I do not experience an emotional connection to Mitch's happiness, at least not an immediate one. I feel immediately what I want, like or don't like. I evaluate the consequences my actions have to my future and present comfort. Having my emotions and my thoughts hardwired into what affects my husband might not be something that ever happens. Realistically.
Carrie married a man named Alec. I don't think they'll admit to this, but the first time they met* was at Westover. We were making dinner during one of the late summer weeks before school started. Alec and some other guests were there. We cooked applesauce into everything we made. We made applesauce bread and chicken and margaritas. The bottom of our over-full blender broke, and its green-yellow contents spilled out at enough speed to coat the counters and floor and bottom half of the refrigerator. Carrie and Alec's relationship has been too refined and traditional and romantic to have admittedly started with a kitchen awash and sticky with pulverized apple and half a bottle of tequila (as I am here positing it did).
*met: that time that they first found a little interest in each other, seeds of thoughts, you know: all that romance stuff.
Alec is tall, has a big smile (his lips extending beyond the edges of his outside teeth so there are spaces in the two corners of his lips where he could potentially put things), and has short tousled curly black hair.
I sat in the church with my four-o-clock hangover and watched Carrie walk down the aisle in her white dress with her black hair and her green eyes, looking beautiful. I remembered that she was my good friend and that a wedding meant something, that hers was not a dime a dozen, and that it was no longer spring.
Carrie and Alec promised to be each other's biggest support. They promised to love each other, to be faithful, and to care for each other*.
*This promise extended to an indefinate time in the future when they might not look so great in white or in a tux. When they are old fat ugly bitter sunspotted toothless, for all I know.
And I suspect that a draw of this marriage thing (openly for the realists and probably secretly for everyone else) is that at some point the promise of being faithful will be fufilled not from constancy but from lack of opportunity. We will lose our looks and men will stop checking out our butts and the women with the butts will stop laughing (at least earnestly) at our jokes. And we will be old and we want someone (someone!) who is roped into that decrepidness with us.

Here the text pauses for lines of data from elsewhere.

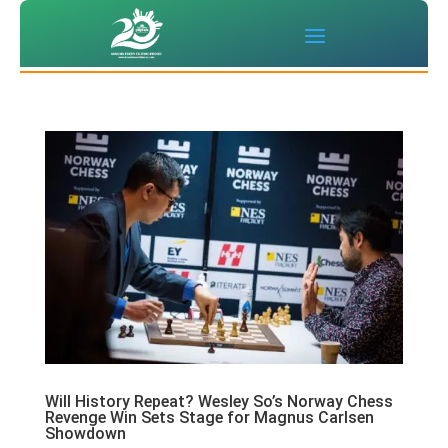
Will History Repeat? Wesley So’s Norway Chess
Revenge Win Sets Stage for Magnus Carlsen
Showdown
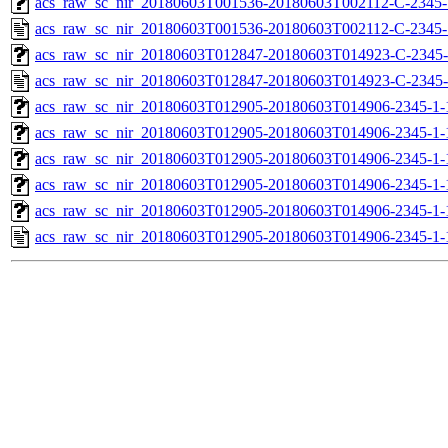
acs_raw_sc_nir_20180603T001536-20180603T002112-C-2345-1
acs_raw_sc_nir_20180603T001536-20180603T002112-C-2345-
acs_raw_sc_nir_20180603T012847-20180603T014923-C-2345-
acs_raw_sc_nir_20180603T012847-20180603T014923-C-2345-
acs_raw_sc_nir_20180603T012905-20180603T014906-2345-1-
acs_raw_sc_nir_20180603T012905-20180603T014906-2345-1-
acs_raw_sc_nir_20180603T012905-20180603T014906-2345-1-
acs_raw_sc_nir_20180603T012905-20180603T014906-2345-1-
acs_raw_sc_nir_20180603T012905-20180603T014906-2345-1-
acs_raw_sc_nir_20180603T012905-20180603T014906-2345-1-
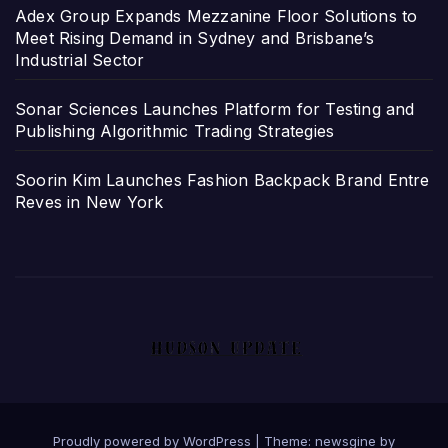
Adex Group Expands Mezzanine Floor Solutions to
Meet Rising Demand in Sydney and Brisbane’s
Industrial Sector
Sonar Sciences Launches Platform for Testing and
Publishing Algorithmic Trading Strategies
Soorin Kim Launches Fashion Backpack Brand Entre
Reves in New York
Proudly powered by WordPress
|
Theme: newsgine by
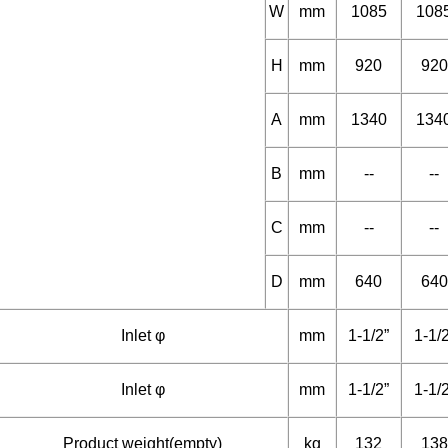
Dimension
L
mm
1580
158
W
mm
1085
108
H
mm
920
920
A
mm
1340
134
B
mm
--
--
C
mm
--
--
D
mm
640
640
Inlet φ
mm
1-1/2”
1-1/
Inlet φ
mm
1-1/2”
1-1/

I know I am selfish, I am needy, I am manipulative, I am emotionally defunct. Just ask the people I live with.
So as Carrie walked, with her white and the flower in her hair and her father and her intentions, towards the man with the gaps in his smile (and she in enormous wedges so that when he kissed her as his bride he had to lean down four inches instead of eight), I thought about how unlikely it was that for generations people have been walking down that aisle. People have known for centuries what I know about myself and what my realist friend knows about himself, and yet they line up to make these unrealistic promises. Faithfulness to, honesty towards, and support for another person even when it's inconvieniant to one's self. Even when they didn't hardwire my emotions into anybody but me. So brave to get all dressed up and to promise in front of other people those things.
And I thought that what I needed was to put on that lying white and walk down that aisle every single day.
It reminds me of what my friend John the Lutheran says about sin. And about how we need to die to it every day. Hang on that cross every day.
I think then maybe I could get somewhat close to working on that hardwiring. Get somewhere close to loving another person. I've never been a very good realist.